While other schools are freezing hiring, GW’s medical school is rapidly looking to expand.
The School of Medicine and Health Sciences and the Medical Faculty Associates are trying to fill 32 faculty positions, making up more than half of all the open faculty positions GW has posted on its jobs website.
The departments of surgery and obstetrics and gynecology are making the most hires, searching for four faculty members as part of the MFA. Those hired will also have teaching responsibilities in the medical school.
Only three of the open positions are for departments that are based solely out of the school and have no affiliation with the MFA.
Donald Karcher, the chair of the department of pathology, said the increase in the number of hires was partially because of curriculum changes that began this fall. He said GW needed more faculty to coincide with a stronger focus on interdepartmental work and emphasis on smaller class sizes.
“More small group teaching requires more contact hours on the part of the faculty,” he said.
Other departments, like the department of dermatology, which hired a new chair in the spring, have had to add more faculty as they’ve grown, Karcher said.
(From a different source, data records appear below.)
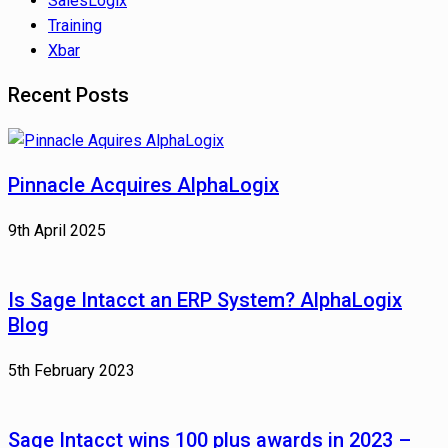
SalesLogix
Training
Xbar
Recent Posts
Pinnacle Acquires AlphaLogix
9th April 2025
Is Sage Intacct an ERP System? AlphaLogix
Blog
5th February 2023
Sage Intacct wins 100 plus awards in 2023 –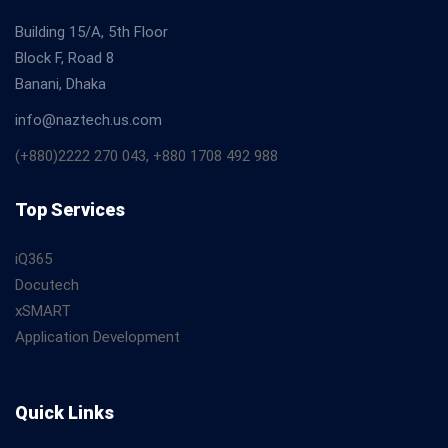
Building 15/A, 5th Floor
Block F, Road 8
Banani, Dhaka
info@naztech.us.com
(+880)2222 270 043, +880 1708 492 988
Top Services
iQ365
Docutech
xSMART
Application Development
Quick Links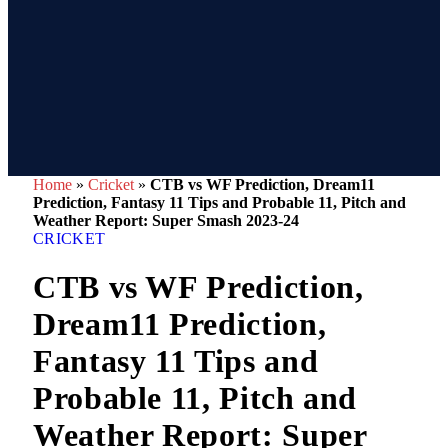
Home
»
Cricket
»
CTB vs WF Prediction, Dream11
Prediction, Fantasy 11 Tips and Probable 11, Pitch and
Weather Report: Super Smash 2023-24
CRICKET
CTB vs WF Prediction,
Dream11 Prediction,
Fantasy 11 Tips and
Probable 11, Pitch and
Weather Report: Super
The hiring blitz has followed years of steady increases to the number of faculty in the school. Thomas Jarrett said when he first came to GW, the department he now chairs only had one faculty member. The urology department now has 12, and nine are faculty members in the medical school.
“We’ve gone from a relatively obscure department to getting referrals from all over the area, Maryland, Virginia, West Virginia,” he said.
Anne Banner, executive director for communications at the school, said SMHS was adding faculty so the school could reach its strategic goals.
“The GW SMHS is hiring to meet the demand needed to support the missions of the academic medical center, which are education, research and clinical care,” she said.
The school also has listed 12 open research positions at a time when SMHS is hoping to raise $50 million for research. The school also aims to pull in $50 million for faculty hires.
SMHS’s goal of raising a total of $225 million is the largest out of any other school in the University’s $1 billion campaign.
The medical school, which is the most selective in the country, is ranked No. 60 for research by U.S. News & World Report.
Other schools at GW are being forced to cut down on hiring this year. Only five searches for new faculty are in progress in the Columbian College of Arts and Sciences, which typically has added up to 20 new faculty members in past years.
The University is also searching for alternative sources of revenue and ways to cut costs across schools to make up for a $20 million shortfall in last year’s budget. The medical school has its own charter and budget system, which meant it was not affected by the cuts.
GW plans to hire between 50 and 100 faculty as part of its decade-long strategic plan.